[antlr-interest] lexer's rule overlapping problem

Sun Sep 6 10:19:36 PDT 2009

Непонятна Неизвесто wrote:
> Hello,
> 
> I would like to make my own translator but has faced with one problem - lexer's rules overlapping. I want to have two lexer rules like this:
> 
> ID 'a'..'z'+;
> ENG 'a'..'z';
> 
> and
> 
> INT '0'..'9'+;
> DIG '0'..'9;
...
> word:
> 	'inputword' ':' (ID|INT) 'in' '['axsis']' ';'
> 	;                 //^ it is important that here was placed only one character
> 
> and then find input errors (like this 123 in [1,2,3]) by the tree grammar

The problem with your thinking is that the lexing (dividing into tokens) 
all happens before the parser gets to see anything. Thus the lexer has 
no knowledge of the parse context (because there is no parse context 
yet), so when it sees

abcdef

It doesn't know whether it should be 6 ENG tokens or one ID token.
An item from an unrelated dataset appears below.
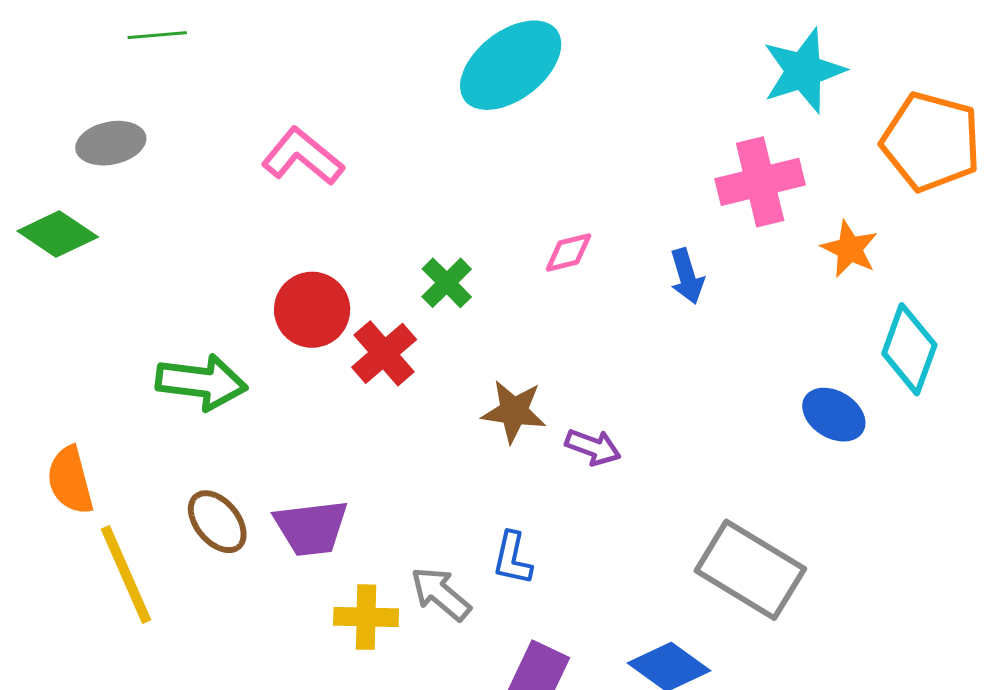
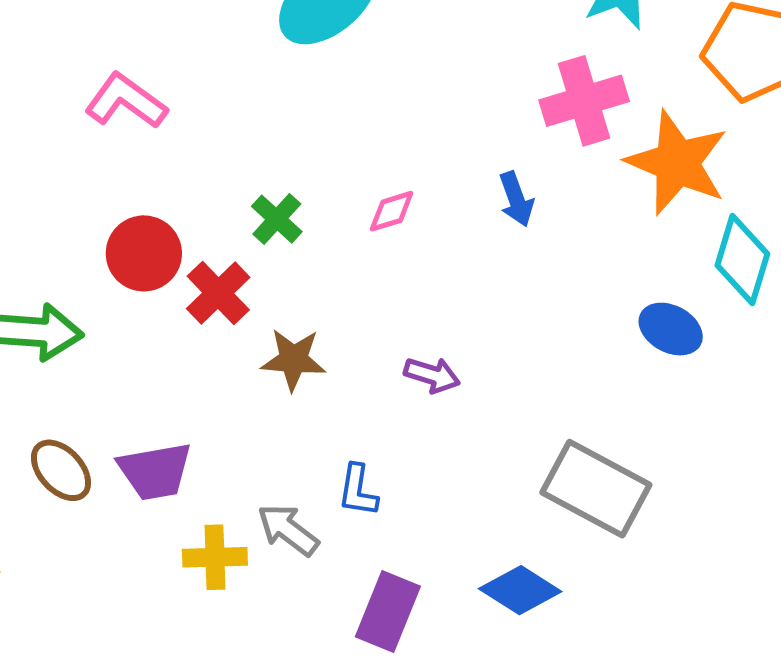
orange star: (850, 249) -> (677, 163), size x1.8
pink diamond: (568, 253) -> (392, 211), moved
brown star: (514, 411) -> (293, 360), moved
If you have a situation where you want to ensure a token is only one 
character long, you can (using predicates), but if you want to recognise 
123 as an INT in one context and three DIGs in another, you have a 
problem. One solution would be to make INT and ID into parser rules, int 
and id, formed as DIG+ and ENG+ respectively. That would leave a messy 
tree, though.

-- 
Sam Barnett-Cormack